Your output should repeat the entries below exactly. It should contain no images.
__________________________________________________
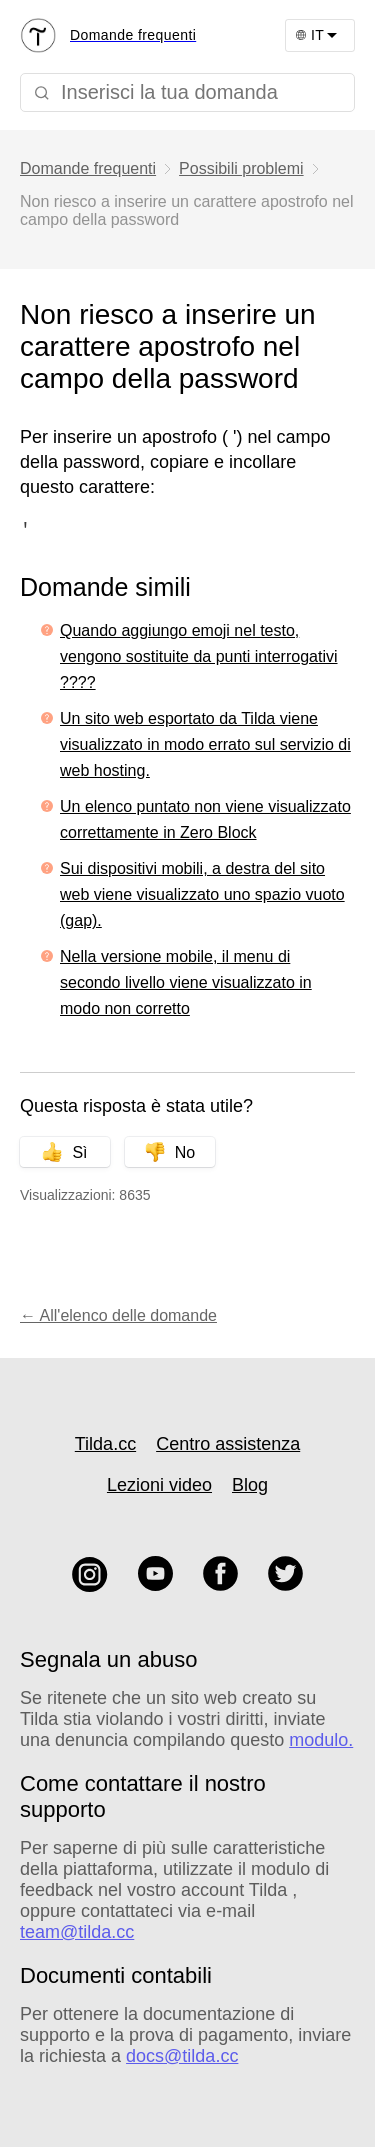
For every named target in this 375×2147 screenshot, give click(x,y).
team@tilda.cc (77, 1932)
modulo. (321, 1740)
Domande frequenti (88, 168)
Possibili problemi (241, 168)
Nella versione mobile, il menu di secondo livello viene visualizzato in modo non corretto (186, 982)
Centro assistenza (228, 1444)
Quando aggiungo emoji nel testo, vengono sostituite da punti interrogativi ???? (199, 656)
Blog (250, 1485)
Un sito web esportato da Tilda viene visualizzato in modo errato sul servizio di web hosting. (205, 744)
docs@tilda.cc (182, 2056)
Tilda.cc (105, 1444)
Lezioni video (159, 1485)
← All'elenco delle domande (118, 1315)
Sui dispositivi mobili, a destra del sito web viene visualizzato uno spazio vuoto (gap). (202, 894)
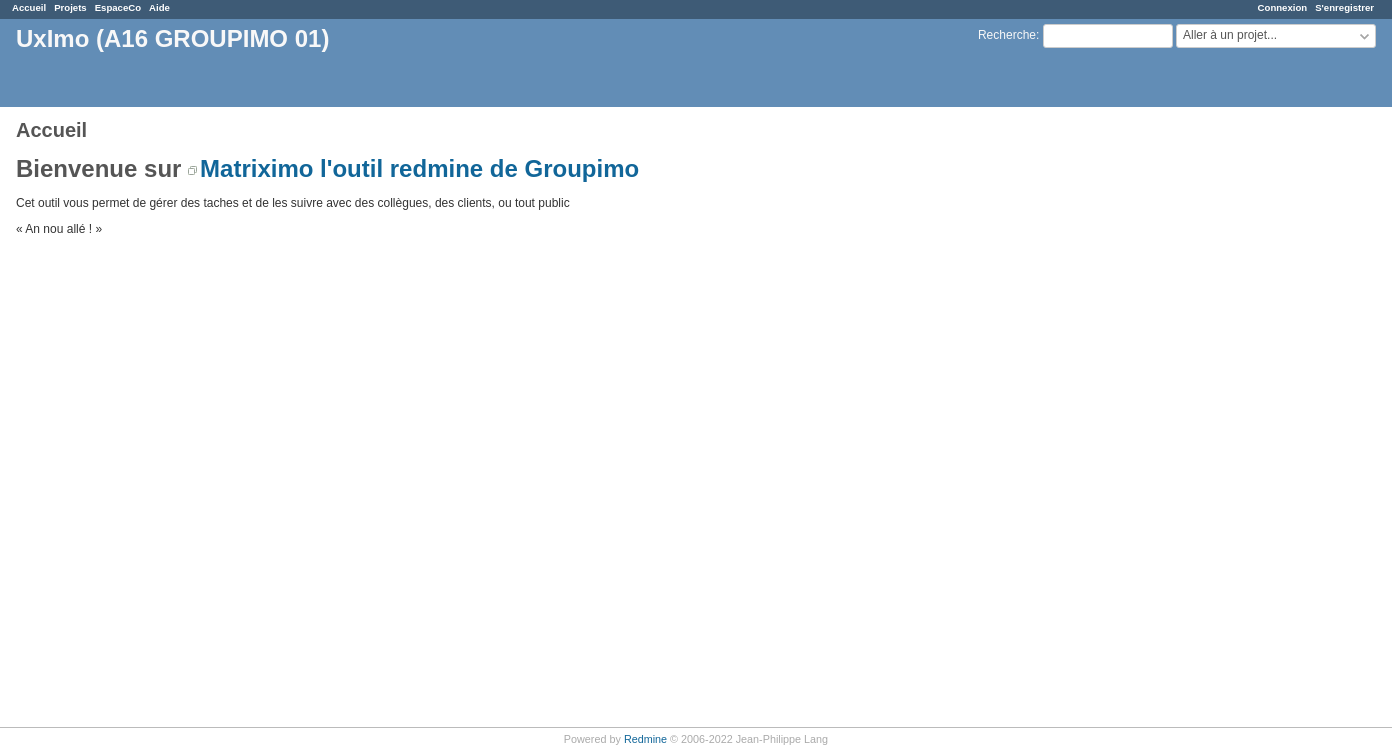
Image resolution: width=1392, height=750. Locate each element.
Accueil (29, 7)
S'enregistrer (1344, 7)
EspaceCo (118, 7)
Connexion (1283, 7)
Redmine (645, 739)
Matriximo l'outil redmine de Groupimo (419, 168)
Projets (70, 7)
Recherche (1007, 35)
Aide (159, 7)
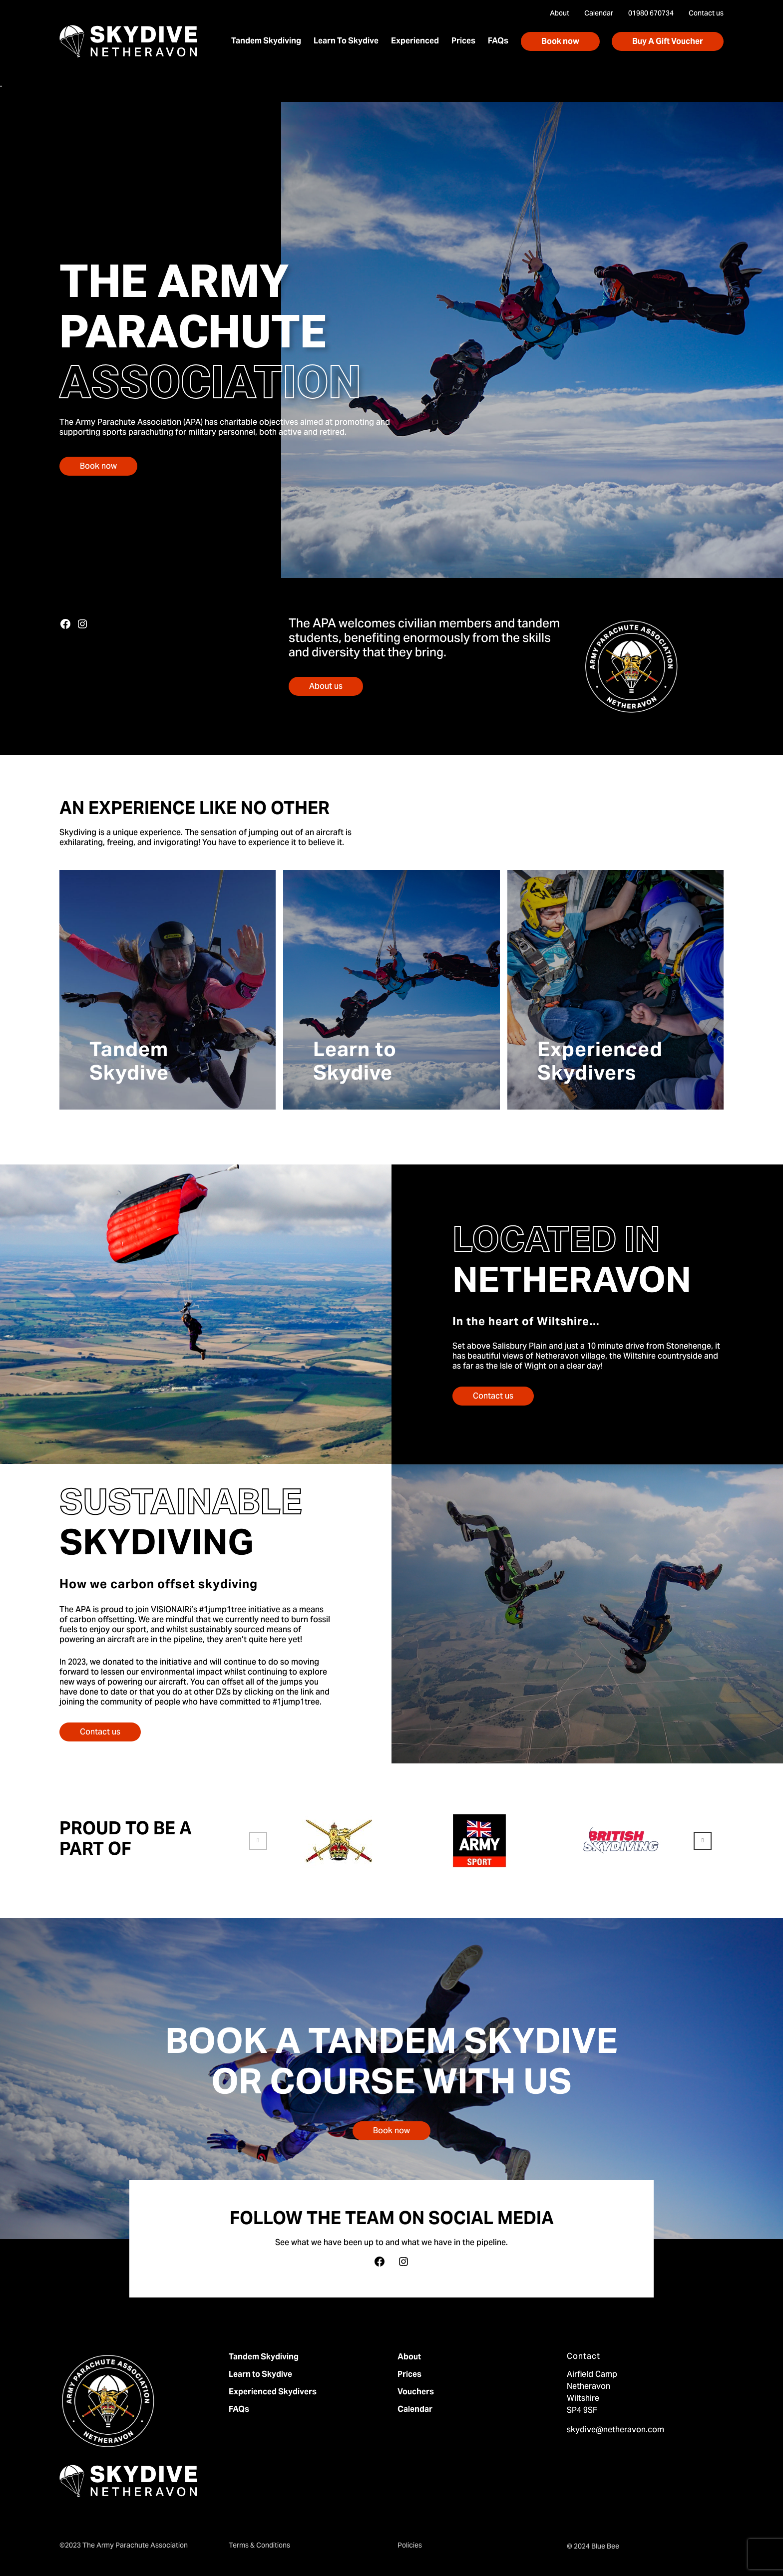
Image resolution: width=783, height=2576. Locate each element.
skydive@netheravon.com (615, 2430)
__________________________________________________
Written answer -
For every named target in this 375×2147 screenshot, give click(x,y).
team@tilda.cc (77, 1932)
modulo. (321, 1740)
Domande frequenti (88, 168)
Possibili problemi (241, 168)
Nella versione mobile, il menu di secondo livello viene visualizzato in modo non corretto (186, 982)
Centro assistenza (228, 1444)
Quando aggiungo emoji nel testo, vengono sostituite da punti interrogativi ???? (199, 656)
Blog (250, 1485)
Un sito web esportato da Tilda viene visualizzato in modo errato sul servizio di web hosting. (205, 744)
docs@tilda.cc (182, 2056)
Tilda.cc (105, 1444)
Lezioni video (159, 1485)
← All'elenco delle domande (118, 1315)
Sui dispositivi mobili, a destra del sito web viene visualizzato uno spazio vuoto (gap). (202, 894)
Image resolution: width=1392, height=750. Locate each element.
Accueil (29, 7)
S'enregistrer (1344, 7)
EspaceCo (118, 7)
Connexion (1283, 7)
Redmine (645, 739)
Matriximo l'outil redmine de Groupimo (419, 168)
Projets (70, 7)
Recherche (1007, 35)
Aide (159, 7)
Image resolution: width=783, height=2576. Locate each element.
skydive@netheravon.com (615, 2430)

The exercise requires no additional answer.